When Geotherapy: Innovative Methods of Soil Fertility Restoration, Carbon Sequestration, and Reversing CO2 Increase was published in late 2015, a lawyer of the climate scientist Dr. James Hansen from the University of Oregon contacted Remineralize the Earth with the aim of getting a copy of the book to Hansen. Dr. Hansen has since published multiple papers on rocks for crops in collaboration with the Leverhulme Centre. We at RTE hope that our work and the book have played a role in shaping their research.

 “The work of the Leverhulme Centre is a pivotal moment for remineralization.”

 The work of the Leverhulme Centre is a pivotal moment for remineralization. In the past and present, pioneers of remineralization have revealed new possible effective responses to climate change and new ways to improve soils. Significant developments have included the pioneering work of John Hamaker and the grassroots movement he inspired and the development of the field of agrogeology by the likes of Dr. William Fyfe, Dr. Ward Chesworth, and later Dr. Peter van Straaten. In Brazil, Dr. Othon Leonardos and his students Dr. Suzi Huff Theodoro (University of Brasilia) and Dr. Eder Martins (Embrapa) have brought about research programs in almost every university and region of Brazil. In 2015 at the University of Copenhagen, Greenland Perspective launched a five-year project exploring the economic, environmental, and agricultural benefits of remineralization using glacial mud.

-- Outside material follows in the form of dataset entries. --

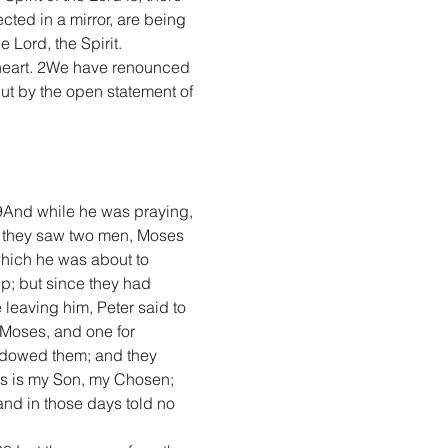
cted in a mirror, are being 
 Lord, the Spirit.
e heart. 2We have renounced 
but by the open statement of 
9And while he was praying, 
 they saw two men, Moses 
which he was about to 
; but since they had 
leaving him, Peter said to 
r Moses, and one for 
adowed them; and they 
his is my Son, my Chosen; 
nd in those days told no 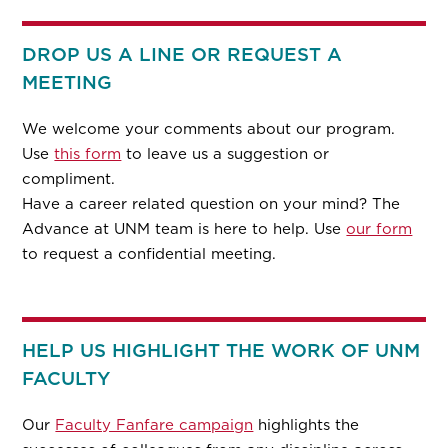
DROP US A LINE OR REQUEST A
MEETING
We welcome your comments about our program.
Use
this form
to leave us a suggestion or
compliment.
Have a career related question on your mind? The
Advance at UNM team is here to help. Use
our form
to request a confidential meeting.
HELP US HIGHLIGHT THE WORK OF UNM
FACULTY
Our
Faculty Fanfare campaign
highlights the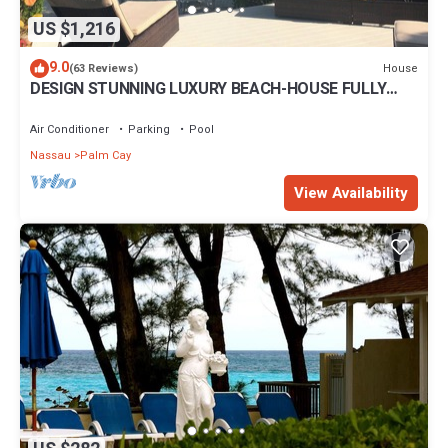
US $1,216
9.0
House
(63 Reviews)
DESIGN STUNNING LUXURY BEACH-HOUSE FULLY
RENOVATED 5 Stars L
Air Conditioner
Parking
Pool
Nassau
Palm Cay
View Availability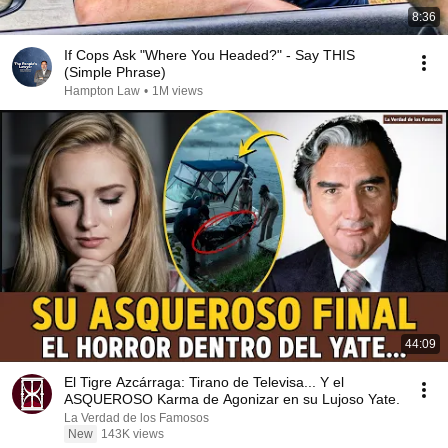
8:36
If Cops Ask "Where You Headed?" - Say THIS
(Simple Phrase)
Hampton Law
•
1M views
44:09
El Tigre Azcárraga: Tirano de Televisa... Y el
ASQUEROSO Karma de Agonizar en su Lujoso Yate.
La Verdad de los Famosos
New
143K views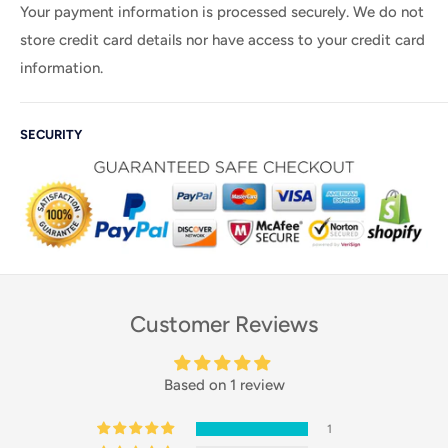
Your payment information is processed securely. We do not
store credit card details nor have access to your credit card
information.
SECURITY
Customer Reviews
Based on 1 review
1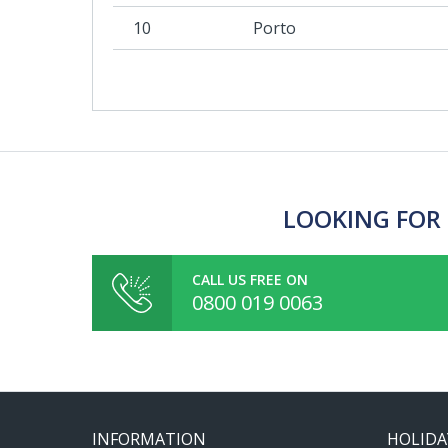
10
Porto
LOOKING FOR 
CALL US FREE ON
0800 019 0063
INFORMATION
HOLIDA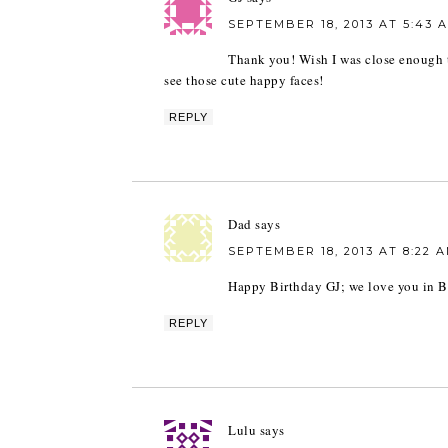
SEPTEMBER 18, 2013 AT 5:43 
Thank you! Wish I was close enough t
see those cute happy faces!
REPLY
Dad
says
SEPTEMBER 18, 2013 AT 8:22 
Happy Birthday GJ; we love you in B
REPLY
Lulu
says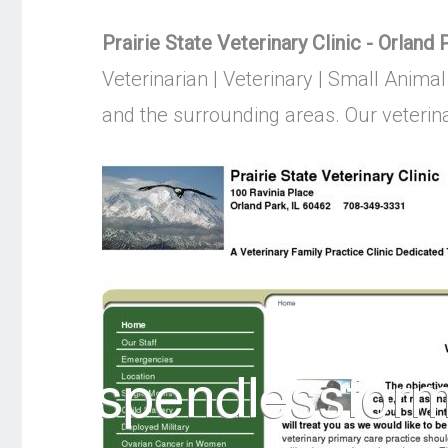
Prairie State Veterinary Clinic - Orland
Veterinarian | Veterinary | Small Animal
and the surrounding areas. Our veterinar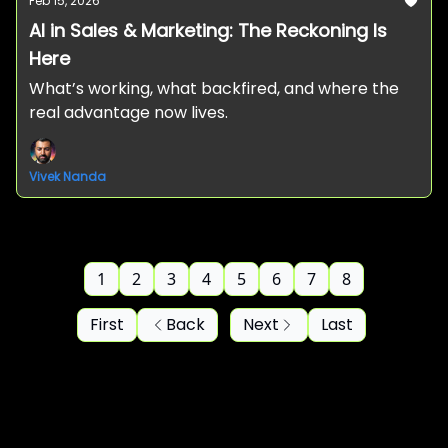
Feb 15, 2026
AI in Sales & Marketing: The Reckoning Is
Here
What’s working, what backfired, and where the
real advantage now lives.
Vivek Nanda
1
2
3
4
5
6
7
8
First
Back
Next
Last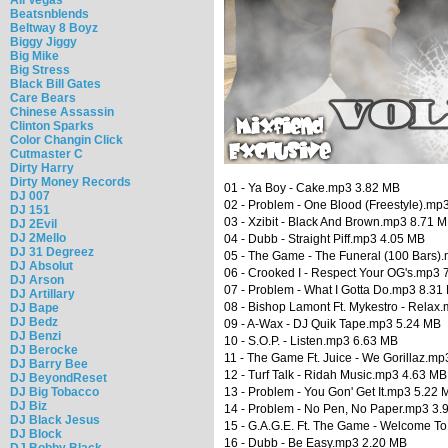
Beatsnblends
Beltway 8 Boyz
Biggy Jiggy
Big Mike
Big Stress
Black Bill Gates
Care Bears
Chinese Assassin
Clinton Sparks
Color Changin Click
Cutmaster C
Dirty Harry
Dirty Money Records
01 - Ya Boy - Cake.mp3 3.82 MB
DJ 007
02 - Problem - One Blood (Freestyle).mp
DJ 151
03 - Xzibit - Black And Brown.mp3 8.71 
DJ 2Evil
DJ 2Mello
04 - Dubb - Straight Piff.mp3 4.05 MB
DJ 31 Degreez
05 - The Game - The Funeral (100 Bars)
DJ Absolut
06 - Crooked I - Respect Your OG's.mp3 
DJ Arson
07 - Problem - What I Gotta Do.mp3 8.31
DJ Artillary
08 - Bishop Lamont Ft. Mykestro - Relax
DJ Bape
DJ Bedz
09 - A-Wax - DJ Quik Tape.mp3 5.24 MB
DJ Benzi
10 - S.O.P. - Listen.mp3 6.63 MB
DJ Berocke
11 - The Game Ft. Juice - We Gorillaz.m
DJ Barry Bee
12 - Turf Talk - Ridah Music.mp3 4.63 MB
DJ BeyondReset
DJ Big Tobacco
13 - Problem - You Gon' Get It.mp3 5.22 
DJ Biz
14 - Problem - No Pen, No Paper.mp3 3.
DJ Black Jesus
15 - G.A.G.E. Ft. The Game - Welcome T
DJ Block
16 - Dubb - Be Easy.mp3 2.20 MB
DJ Bobby Black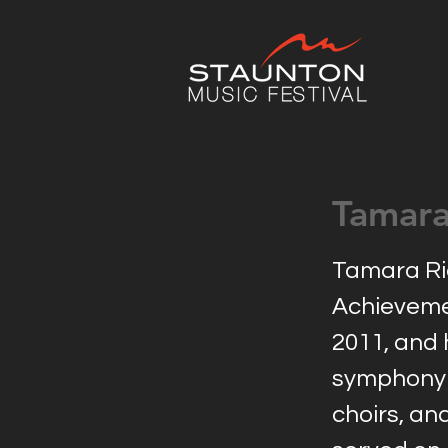
Tamara
Tamara Rid
Achievemen
2011, and 
symphony 
choirs, an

But to make an impact, remineralization needs broader acceptance. The scale of the Leverhulme Centre’s work has propelled remineralization into the mainstream of climate science. Now it is taking its place as a serious option in high-level policy debates regarding climate change. There are eight years left of the Leverhulme Centre’s current grant, but their work will make an impact that will last much longer and ultimately make remineralization a key strategy for climate change mitigation.

 

Benjamin T. Rancourt received his PhD in Philosophy from the University of Massachusetts Amherst in 2016. His continuing philosophical research focuses on understanding, knowledge, and science, among other topics. This research ties into his wider goal of encouraging deeper understanding of ourselves, our strengths, and our limitations. He hopes that greater understanding will help us use the resources available to us to preserve what is good and address what is wrong. Walking is his primary mode of transportation. He appreciates the natural world. He lives with his wife Julia in North Carolina, where he is a Assistant Professor for Teaching at North Carolina State University and William Peace University.